## Task
Exactly what is written in the records below should be returned, minus the images.

## Exercise input
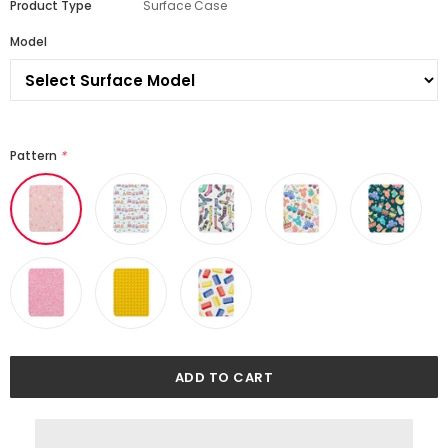
Product Type
Surface Case
Model
Pattern
*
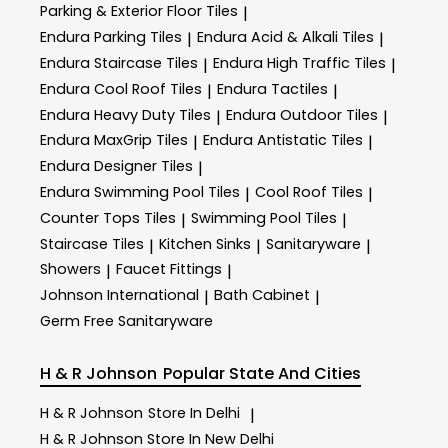
Parking & Exterior Floor Tiles
|
Endura Parking Tiles
Endura Acid & Alkali Tiles
|
|
Endura Staircase Tiles
Endura High Traffic Tiles
|
|
Endura Cool Roof Tiles
Endura Tactiles
|
|
Endura Heavy Duty Tiles
Endura Outdoor Tiles
|
|
Endura MaxGrip Tiles
Endura Antistatic Tiles
|
|
Endura Designer Tiles
|
Endura Swimming Pool Tiles
Cool Roof Tiles
|
|
Counter Tops Tiles
Swimming Pool Tiles
|
|
Staircase Tiles
Kitchen Sinks
Sanitaryware
|
|
|
Showers
Faucet Fittings
|
|
Johnson International
Bath Cabinet
|
|
Germ Free Sanitaryware
H & R Johnson
Popular State And Cities
H & R Johnson
Store In Delhi
|
H & R Johnson
Store In New Delhi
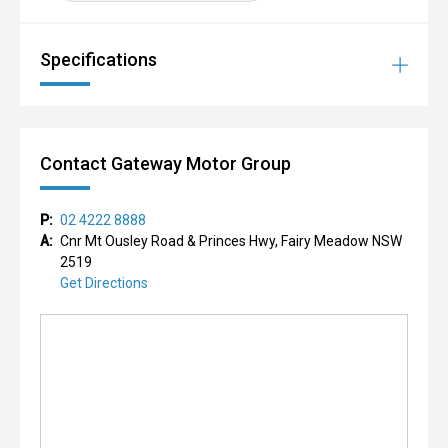
Specifications
Contact Gateway Motor Group
P:
02 4222 8888
A:
Cnr Mt Ousley Road & Princes Hwy, Fairy Meadow NSW
2519
Get Directions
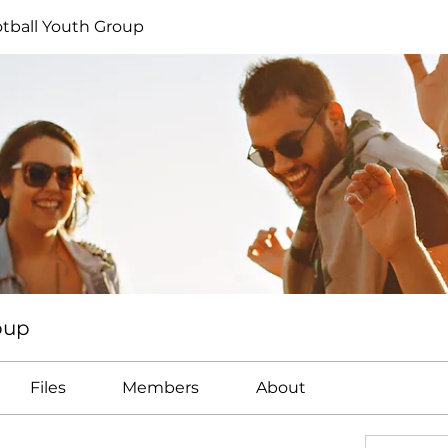
tball Youth Group
oup
Files
Members
About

## Result
Product Type
Surface Case
Model
Pattern
*
Parking & Exterior Floor Tiles
|
Endura Parking Tiles
Endura Acid & Alkali Tiles
|
|
Endura Staircase Tiles
Endura High Traffic Tiles
|
|
Endura Cool Roof Tiles
Endura Tactiles
|
|
Endura Heavy Duty Tiles
Endura Outdoor Tiles
|
|
Endura MaxGrip Tiles
Endura Antistatic Tiles
|
|
Endura Designer Tiles
|
Endura Swimming Pool Tiles
Cool Roof Tiles
|
|
Counter Tops Tiles
Swimming Pool Tiles
|
|
Staircase Tiles
Kitchen Sinks
Sanitaryware
|
|
|
Showers
Faucet Fittings
|
|
Johnson International
Bath Cabinet
|
|
Germ Free Sanitaryware
H & R Johnson
Popular State And Cities
H & R Johnson
Store In Delhi
|
H & R Johnson
Store In New Delhi
Specifications
Contact Gateway Motor Group
P:
02 4222 8888
A:
Cnr Mt Ousley Road & Princes Hwy, Fairy Meadow NSW
2519
Get Directions
tball Youth Group
oup
Files
Members
About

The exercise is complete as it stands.